> _HOW TO COMPLETE THIS TASK_: The data below should be restated word for word, pictures omitted.

----- INPUT -----

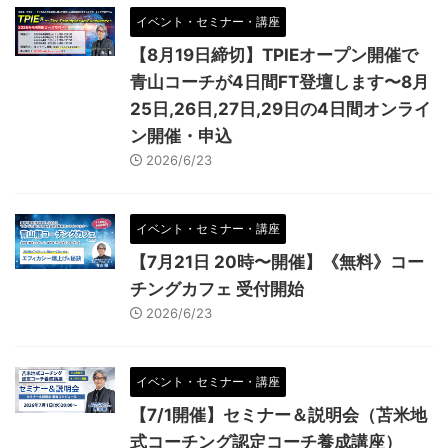
イベント・セミナー・講座
【8月19日締切】TPIEオープン開催で
青山コーチが4日間FT登壇します〜8月
25日,26日,27日,29日の4日間オンライ
ン開催・申込
2026/6/23
イベント・セミナー・講座
【7月21日 20時〜開催】《無料》コー
チングカフェ 受付開始
2026/6/23
イベント・セミナー・講座
【7/1開催】セミナー＆説明会（苫米地
式コーチング認定コーチ養成講座）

-----

> _WRITTEN RESPONSE_:
イベント・セミナー・講座
【8月19日締切】TPIEオープン開催で
青山コーチが4日間FT登壇します〜8月
25日,26日,27日,29日の4日間オンライ
ン開催・申込
2026/6/23
イベント・セミナー・講座
【7月21日 20時〜開催】《無料》コー
チングカフェ 受付開始
2026/6/23
イベント・セミナー・講座
【7/1開催】セミナー＆説明会（苫米地
式コーチング認定コーチ養成講座）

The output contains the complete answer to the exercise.